Dois meninos. Um, filho do fazendeiro, o outro, de escravos. Brincavam o dia inteiro pelas terras, sem nunca pensar no amanhã ou na cor diferente que cobria suas peles. Gostavam de subir as montanhas da fazenda Morro Velho, numa cidadezinha de nome comprido, no interior das Minas Gerais, onde, no passado, os portugueses vasculharam os rios em busca de ouro.

Naquela primavera de 1845, não havia mais o metal amarelo nas águas, mas o verde da cana e do café formavam ondas na Morro Velho. Os dois meninos, com a mesma idade, se divertiam à cata de passarinhos ou melancia e melão que nasciam nos carreadores do café.
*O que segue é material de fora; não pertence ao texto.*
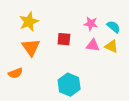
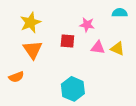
pink star: (91, 24) -> (87, 25), moved
cyan semicircle: (113, 27) -> (120, 13), moved, turned -40

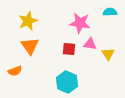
pink star: (87, 25) -> (80, 23), size x1.5
red square: (67, 41) -> (69, 49), moved
yellow triangle: (117, 49) -> (108, 54), moved, turned 32

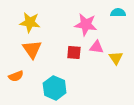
yellow star: (28, 21) -> (30, 22), turned 30
cyan hexagon: (67, 82) -> (55, 88), moved

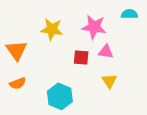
yellow star: (30, 22) -> (52, 29), moved
orange triangle: (32, 49) -> (16, 50), moved
yellow triangle: (116, 58) -> (109, 81), moved

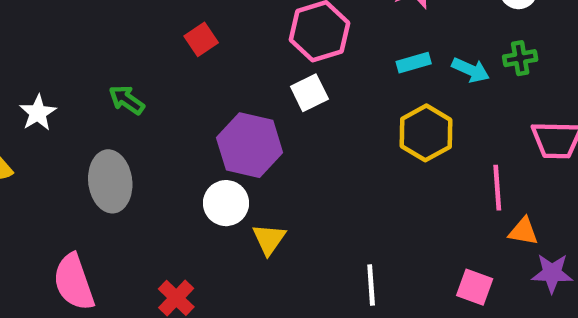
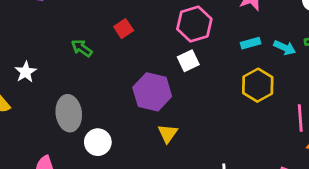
green arrow: (127, 100) -> (82, 48), moved
white circle: (226, 203) -> (98, 142), moved
yellow triangle: (269, 239) -> (168, 133), moved

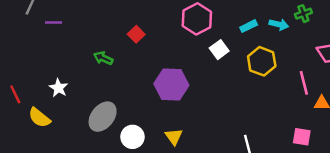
white square: (188, 61) -> (219, 50), moved
gray ellipse: (69, 113) -> (103, 117), turned 56
yellow triangle: (168, 133) -> (174, 137), moved

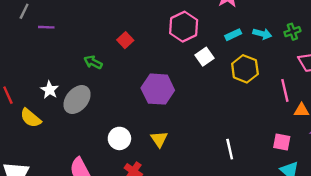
green cross: (303, 14) -> (292, 32), moved
gray ellipse: (103, 117) -> (77, 100), moved

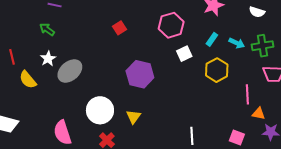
green cross: (292, 32) -> (263, 46), size x1.5
cyan rectangle: (233, 35) -> (212, 39), turned -40
green arrow: (93, 62) -> (47, 29), moved
white circle: (119, 138) -> (100, 110), size x1.4

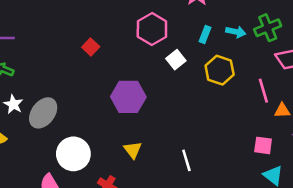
white circle: (100, 110) -> (73, 154), moved
white line: (192, 136) -> (186, 160), moved

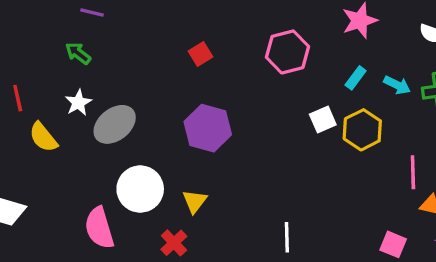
white square: (176, 60) -> (323, 120), moved
purple hexagon: (128, 97) -> (208, 128), moved
yellow triangle: (133, 150) -> (195, 201), moved

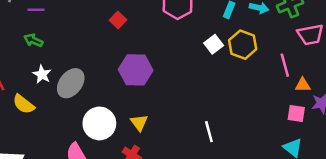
pink square: (393, 244) -> (296, 113), moved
Certo dia, anos depois, o fazendeiro chama seu filho e lhe diz que é hora de ir à capital estudar. Os dois amigos choram na despedida. O neguinho fica como estátua na estação vendo o trem trilhar o caminho do Rio de Janeiro.

Quando o estudante volta, já é outro. Não reconhece mais o amigo que o espera na estação. Traz, do Rio de Janeiro, muitas coisas, até Sinhá Mocinha, para apresentar à família. “Ela é linda como a luz da lua”, pensa o filho de negros, que nem sabe se será convidado para o casamento marcado para breve.

O pai, orgulhoso, lhe confidencia; “agora sim você é um homem de bem e na fazenda é quem vai mandar”. O outro, o neguinho, velho camarada dos tempos de infância, já não pode mais brincar com o amigo que voltou. Só pode trabalhar. A ele, só ensinaram as lições do cabo da enxada e da ponta do chicote.